Rice Makes Unannounced Trip to Afghanistan, Calls for Continued Fight Against Taliban

Secretary of State Condoleezza Rice said Thursday the Afghan government must meet its responsibilities in fighting a resurgent Taliban as the United States and Britain lead an effort to boost the number of NATO combat forces.

In a show of unity, Rice was making the point as she and British Foreign Secretary David Miliband got a firsthand look at the front lines of the NATO-led fight against insurgents in Kandahar, visiting an alliance airfield in this former Taliban stronghold in southern Afghanistan.

"The Afghan government has responsibilities, too," Rice told reporters ahead of her meeting with President Hamid Karzai. "This is a two-way street, and I think everybody has to step back and concern ourselves with the Taliban."
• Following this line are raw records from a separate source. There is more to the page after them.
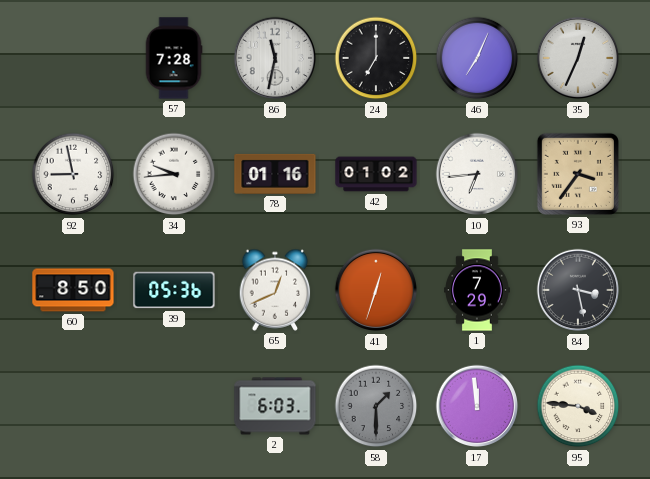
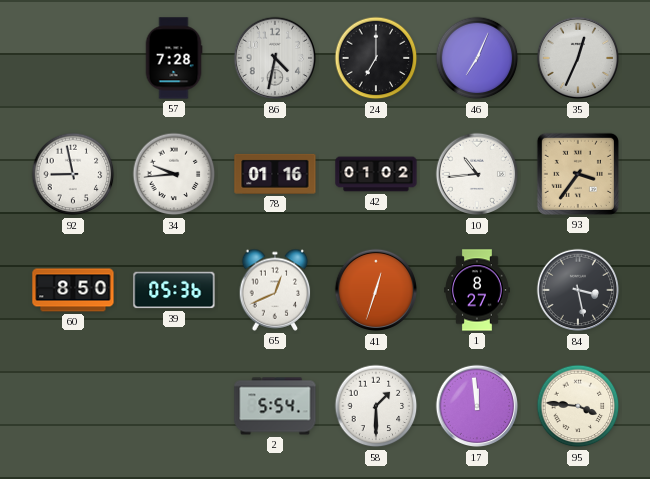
86: 11:32 -> 4:32
10: 6:44 -> 10:44
1: 7:29 -> 8:27
2: 6:03 -> 5:54
58 dial: grey -> white
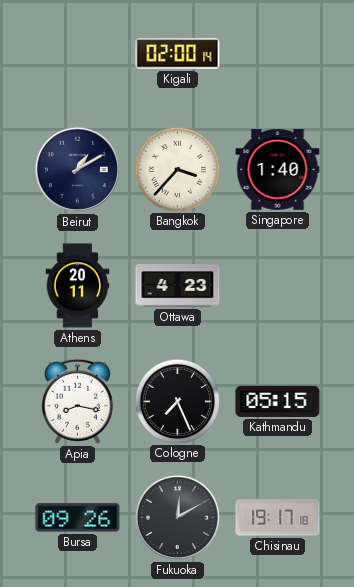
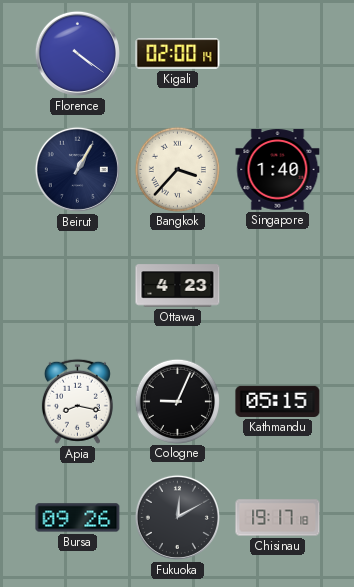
Florence: none -> 4:21
Beirut: 1:10 -> 1:05
Athens: 20:11 -> none
Cologne: 7:26 -> 9:04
Said Miliband: "We've got responsibilities that we're determined to live up to and obligations that we're determined to live up to and ditto for the Afghan authorities. That's something we want to follow through and at the heart of both our strategies is the belief this has to be done with the Afghan government and in fact led by the Afghan government, with our support."

The stop in Kandahar was a rare side trip outside the Afghan capital by the top U.S. and British diplomats to meet with international forces facing a resurgent Taliban on what was once the movement's home ground.
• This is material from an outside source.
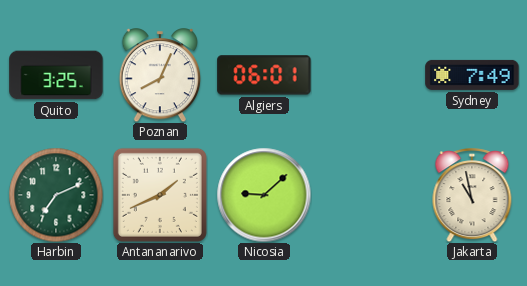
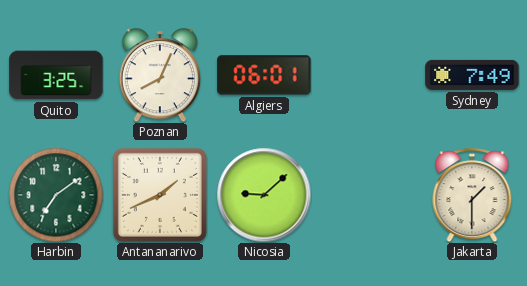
Harbin: 7:11 -> 7:09
Jakarta: 10:58 -> 1:30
Rice said the brief unannounced visit was not an attempt to show up European nations that have refused to send fighting troops to Kandahar and other southern regions.

"It's just the rationale of being able to get outside of Kabul and see one of the areas that's been very active," Rice told reporters before the diplomats' arrival. "I don't think there's any message there to anyone."

Miliband said Kandahar's "iconic status in the history and position of Afghanistan" made it a good choice for a visit outside the capital.

Kandahar was the Taliban's stronghold even after the regime was toppled by a U.S. led assault in 2001. U.S. led forces pushed the Taliban forces out of the city in 2006 and 2007, but the area is still dangerous.

Canada has threatened to remove its combat forced based around Kandahar unless NATO supplies about 2,000 reinforcements.

"It's not an overwhelming number of forces that is being sought here," Rice said. "This is a troop contribution level that NATO can meet and should meet."

She and Miliband never left a NATO airfield during a stay of less than three hours in which they met and thanked about 200 troops from NATO nations and others that are working around Kandahar.

"As the debate heats up about what you are doing here, we will be defending you heart and soul," Miliband told them.

Rice and Miliband began their unannounced visit earlier Thursday in Kabul, carrying a joint message of support and prodding to Afghan officials as the U.S. continued a drive to recruit more NATO troops amid a welter of outside assessments that progress in the six-year war is stalling.

In London on Wednesday, Rice said the fight in Afghanistan won't be won quickly and Defense Secretary Robert Gates scolded NATO countries who haven't committed combat troops "willing to fight and die" to defeat a resurgent Taliban.

"I think that it puts a cloud over the future of the alliance if this is to endure and perhaps even get worse," the Pentagon chief said from Washington.

Gates said he's not optimistic that the influx of 3,000 more Marines into Afghanistan this spring will be enough to put the NATO-led war effort back on track. He said he has sent letters to every alliance defense minister asking them to contribute more troops and equipment, but hasn't received any replies.

As he has before, Gates insisted he would continue to be "a nag on this issue" when he meets NATO defense ministers Thursday and Friday in Europe to discuss Afghanistan, but also said that only the Canadians, British, Australians, Dutch and Danes "are really out there on the line and fighting."

All 26 NATO nations have soldiers in Afghanistan and all agree the mission is their top priority. But the refusal of European allies to send more combat troops is forcing an already stretched U.S. military — focused on the Iraq war — to fill the gap, and it is straining the Western alliance.

"I do think the alliance is facing a real test here," Rice said, speaking at a news conference with Miliband in London on Wednesday before they flew together to Afghanistan. "Our populations need to understand this is not a peacekeeping mission," but rather a long-term fight against extremists, she added.

On Wednesday, Britain confirmed that it will not increase the size of its force in Afghanistan. Some NATO nations had hoped Britain would essentially transfer fighting forces from Iraq, where its operations are scaling down.

Britain has about 7,700 soldiers in Afghanistan and will replace infantry troops with more paratroopers during a routine changeover in April. Prime Minister Gordon Brown told lawmakers Wednesday he will continue to push European allies to provide more combat troops.